* **Exercise prompt**: Your answer must be the lines from the one containing "носит ознакомительный характер." through the last line below, copied exactly, with no pictures.

____ Material provided

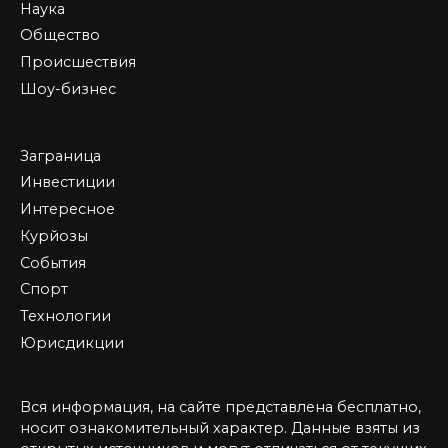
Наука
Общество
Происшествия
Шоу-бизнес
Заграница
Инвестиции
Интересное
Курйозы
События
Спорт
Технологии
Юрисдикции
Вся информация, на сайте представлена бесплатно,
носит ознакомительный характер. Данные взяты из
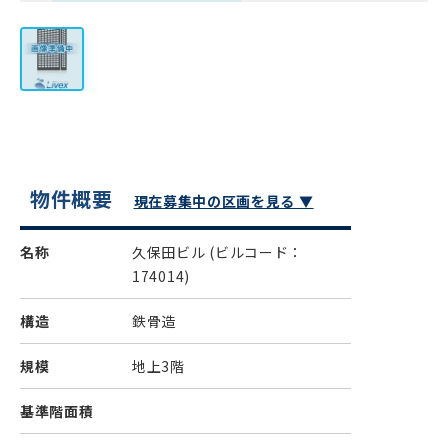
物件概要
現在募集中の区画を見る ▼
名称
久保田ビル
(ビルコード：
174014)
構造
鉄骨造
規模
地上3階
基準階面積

________

* **Solution to this task**:
носит ознакомительный характер. Данные взяты из
物件概要
現在募集中の区画を見る ▼
名称
久保田ビル
(ビルコード：
174014)
構造
鉄骨造
規模
地上3階
基準階面積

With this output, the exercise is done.